Suggestions to mitigate a rise in power prices include a phased approach, which would increase over time in line with long-term forecasts.
“One option would be to implement a floor, which increases over time, informed by long-term market forecasts, but with sufficient predictability to underpin investment planning,” said Richard Gledhill, global climate change leader at advisory service Pricewaterhouse Coopers (PWC).
The CBI would also like government policies to spread higher power costs across different sectors.
“The question is how are these costs are being borne across the economy. Our most intensive energy users must not be disadvantaged by our energy policy,” Birt said.
CARBON FLOOR PRICE
In the June budget, the government said it would publish proposals for reforming the climate change levy to support a carbon floor, with legislation expected in the finance bill in 2011. Before then, the floor price remains debated within the sector.
“For years it is clear that a carbon floor price of $50 or 50 pounds is what’s needed to catalyse serious changes in behaviour and combat emissions,” said Chris Stubbs, director at environmental consultancy WSP.

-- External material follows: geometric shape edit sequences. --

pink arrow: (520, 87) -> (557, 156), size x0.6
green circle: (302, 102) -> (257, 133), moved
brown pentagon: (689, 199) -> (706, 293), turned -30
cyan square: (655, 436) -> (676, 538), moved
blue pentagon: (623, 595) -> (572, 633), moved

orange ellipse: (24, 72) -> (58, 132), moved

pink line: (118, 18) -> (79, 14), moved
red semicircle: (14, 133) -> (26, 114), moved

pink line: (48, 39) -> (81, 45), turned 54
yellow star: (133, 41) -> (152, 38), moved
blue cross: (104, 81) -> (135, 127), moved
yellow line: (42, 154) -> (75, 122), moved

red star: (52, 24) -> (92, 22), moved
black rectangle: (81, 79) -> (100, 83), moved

Inenco energy analyst Ian Parrett said a price of around 50 euros a tonne of carbon would also be needed for nuclear new builds, while 330 euros a tonne would be needed for carbon capture and storage (CCS) for fossil fuel fired power plants.
“There is no realistic way that carbon prices can go that high. This highlights the need for government subsidies (for CCS),” Parrett said.

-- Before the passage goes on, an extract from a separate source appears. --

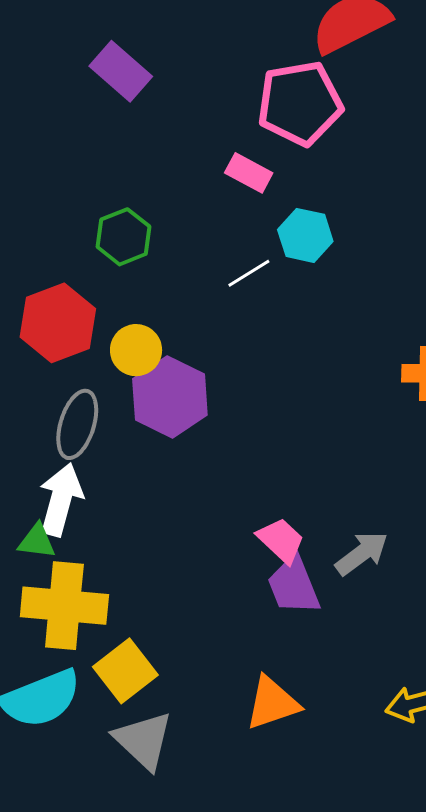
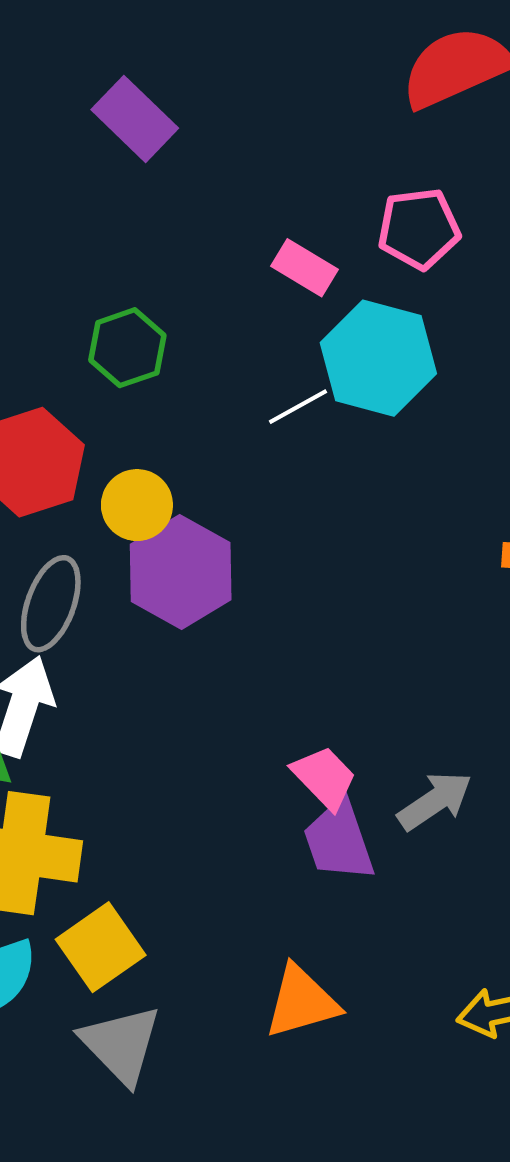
pink pentagon: (300, 103) -> (419, 229), moved, size x0.7
cyan hexagon: (305, 235) -> (378, 358), size x1.5

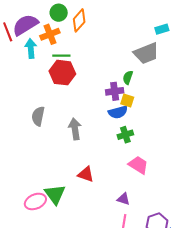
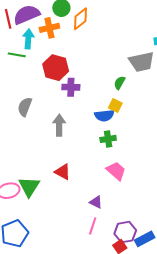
green line: (61, 56) -> (17, 55), moved
purple cross: (115, 91) -> (71, 87), moved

Meanwhile, a PWC carbon market poll for the International Emission Trading Association showed 68 percent of the participants felt a carbon price of at least 40 euros was needed to prevent global warming by two degrees Celsius.
European carbon futures have been trading in a 12.50 to 16 euro range for the last six months.
Some analysts have questioned a need for a carbon floor price for new nuclear plants, if a government forecast of carbon rising to 70 pounds a tonne and gas prices to increase to 74 pence a therm by 2030.
“Mathematically speaking, a carbon floor price is not needed to ensure investment in new nuclear power stations,” Datamonitor senior renewables analyst Alex Desbarres said.
“A carbon floor price might well be an interim step towards a self sustaining nuclear industry rather than the only means to a make nuclear cost efficient. Putting a number on that though, that’s a complex proposition,” colleague David Mayne said.
Britain’s utilities -- including E.ON UK, EDF, RWE Npower, and Centrica -- have also declined to give a specific number for the floor price.
“We don’t think a floor price is going to sufficient anyway, we think there needs to be a low-carbon obligation which promotes rather than penalises,” an E.ON UK spokesman said.
Energy companies are expected to invest billions of pounds in new UK power generation. Britain’s Centrica has a 20 percent stake in British Energy -- owned by France’s EDF -- which is aiming to build four nuclear reactors, while German utilities E.ON and RWE also plan to build new nuclear plants in Britain.